BEGIN DATA SHOWN

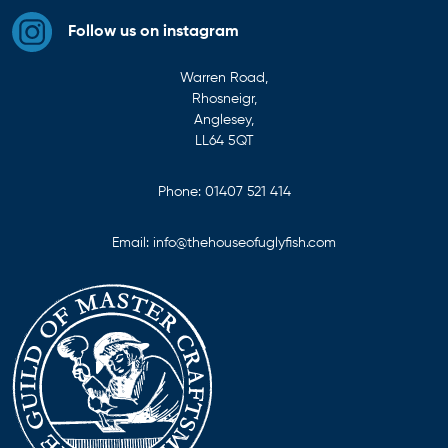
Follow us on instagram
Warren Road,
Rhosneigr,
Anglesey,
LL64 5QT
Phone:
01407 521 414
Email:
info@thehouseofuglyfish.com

END DATA SHOWN

-- TASK TO COMPLETE --
Reproduce these records exactly, but not the pictures.

-- TASK RESULT --
Follow us on instagram
Warren Road,
Rhosneigr,
Anglesey,
LL64 5QT
Phone:
01407 521 414
Email:
info@thehouseofuglyfish.com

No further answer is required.